Shia rebels seized a city in central Yemen Wednesday seen as a strategic link to the south, further widening their territory following deadly clashes with tribesmen, security and tribal sources said.
Yemen has been sliding into turmoil since an Arab Spring-inspired uprising ousted strongman Ali Abdullah Saleh in 2012, with armed rivals including the Huthi Shia rebels and Al-Qaeda battling each other.
The Huthis took control of Radmah -- located on a road linking the capital Sanaa with the main southern city Aden -- on Wednesday after 24 hours of fighting against local tribesmen, a security official told AFP.
Radmah is part of Ibb province, where the rebels have been locked in deadly battles with mostly-Sunni tribesmen this month.
The Huthis easily overran the capital in September before moving on to the Red Sea port city of Hudeida as well as Shia-populated Dhamar and the provincial capital of Ibb.
The rebels, from the mountainous north, are seeking greater political clout in impoverished Yemen, which is located next to oil kingpin Saudi Arabia and key shipping routes in the Gulf of Aden.
Yemen is a key US ally that has allowed Washington to conduct drone strikes against Al-Qaeda on its territory, and the fighting has raised fears of it collapsing into a failed state.
Radmah is a stronghold of the Muslim Brotherhood-linked Al-Islah (Reform) Party, whose supporters have been resisting the Huthi advance.
Tribal sources said that nine fighters from both sides were killed during the battle for the city.
In the provincial capital Ibb further southwest, dozens of armed rebels stormed the main security headquarters overnight and members of the security forces fled, an official said.
With the fall of Ramdah, the Huthis now control Ibb province with the exception of Udain, which is in the hands of Al-Qaeda and allied tribesmen, a local official said.
In Rada, in the neighbouring province of Baida, 12 Huthis were killed in an attack by Al-Qaeda suspects, tribal sources said.
The Huthis, who had long been concentrated in their northern highlands where Shias form a majority, have been facing fierce resistance from local tribesmen as well as Al-Qaeda.
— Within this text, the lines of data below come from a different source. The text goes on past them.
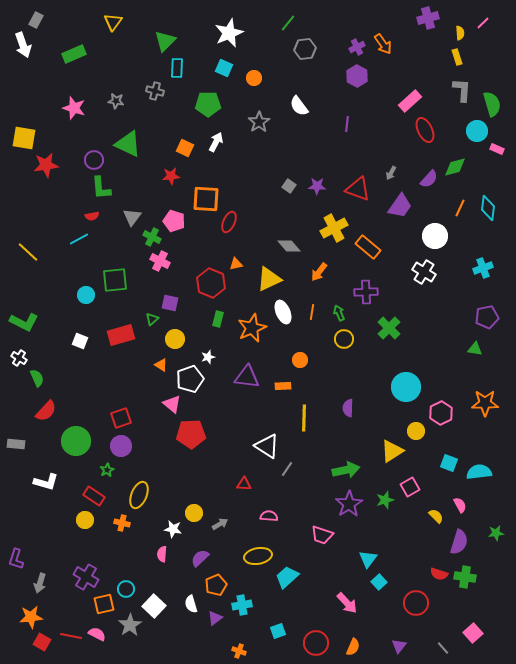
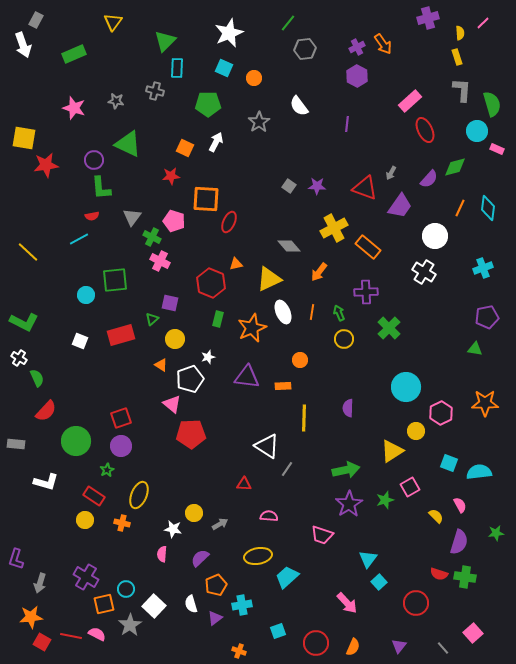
red triangle at (358, 189): moved 7 px right, 1 px up
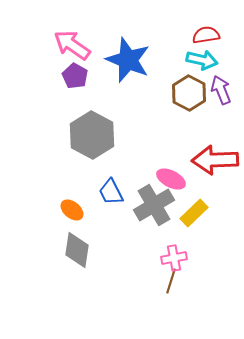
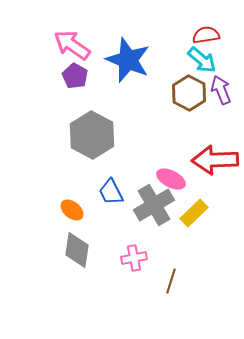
cyan arrow: rotated 28 degrees clockwise
pink cross: moved 40 px left
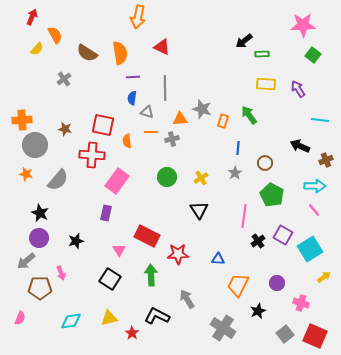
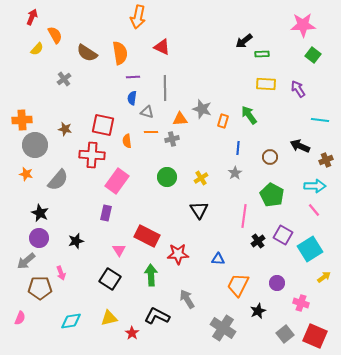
brown circle at (265, 163): moved 5 px right, 6 px up
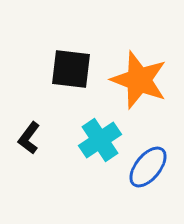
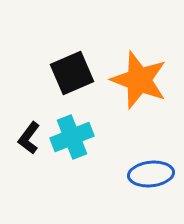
black square: moved 1 px right, 4 px down; rotated 30 degrees counterclockwise
cyan cross: moved 28 px left, 3 px up; rotated 12 degrees clockwise
blue ellipse: moved 3 px right, 7 px down; rotated 45 degrees clockwise
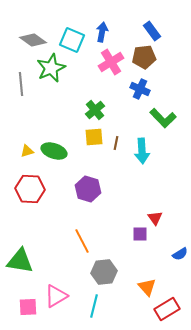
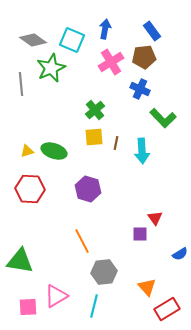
blue arrow: moved 3 px right, 3 px up
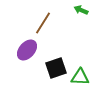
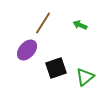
green arrow: moved 1 px left, 15 px down
green triangle: moved 5 px right; rotated 42 degrees counterclockwise
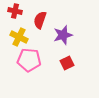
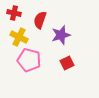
red cross: moved 1 px left, 2 px down
purple star: moved 2 px left
pink pentagon: rotated 10 degrees clockwise
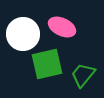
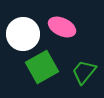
green square: moved 5 px left, 3 px down; rotated 16 degrees counterclockwise
green trapezoid: moved 1 px right, 3 px up
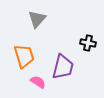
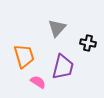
gray triangle: moved 20 px right, 9 px down
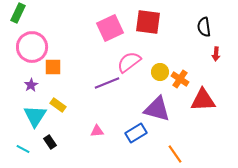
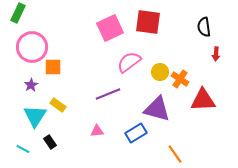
purple line: moved 1 px right, 11 px down
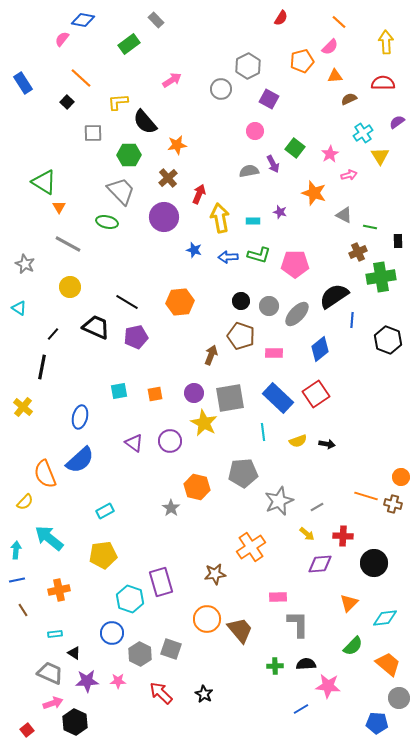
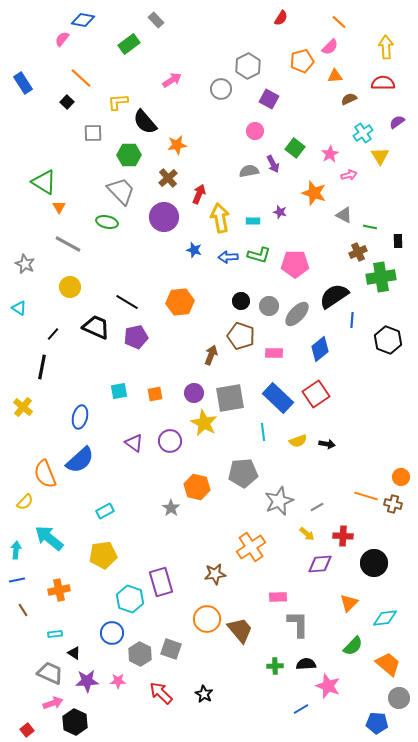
yellow arrow at (386, 42): moved 5 px down
pink star at (328, 686): rotated 15 degrees clockwise
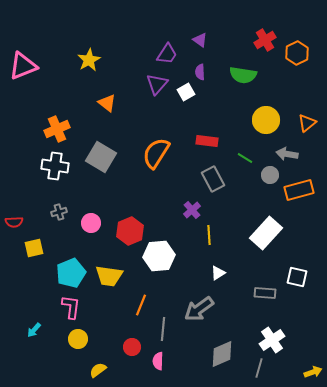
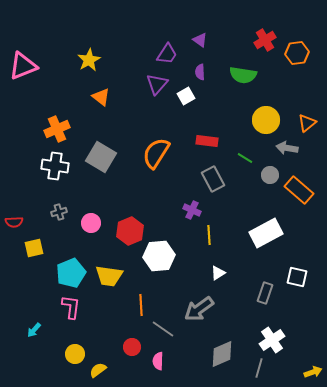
orange hexagon at (297, 53): rotated 20 degrees clockwise
white square at (186, 92): moved 4 px down
orange triangle at (107, 103): moved 6 px left, 6 px up
gray arrow at (287, 154): moved 6 px up
orange rectangle at (299, 190): rotated 56 degrees clockwise
purple cross at (192, 210): rotated 24 degrees counterclockwise
white rectangle at (266, 233): rotated 20 degrees clockwise
gray rectangle at (265, 293): rotated 75 degrees counterclockwise
orange line at (141, 305): rotated 25 degrees counterclockwise
gray line at (163, 329): rotated 60 degrees counterclockwise
yellow circle at (78, 339): moved 3 px left, 15 px down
The rebels appear undeterred by a weekend speech by President Abdrabuh Mansur Hadi who urged the Huthis to "immediately pull out" of all seized areas including the capital.
But political sources in Sanaa told AFP that tribes allied to the Shias rebels were expected to meet in Sanaa on Friday following calls by rebel leader Abdulmalik al-Huthi to discuss ways to return the country to normality.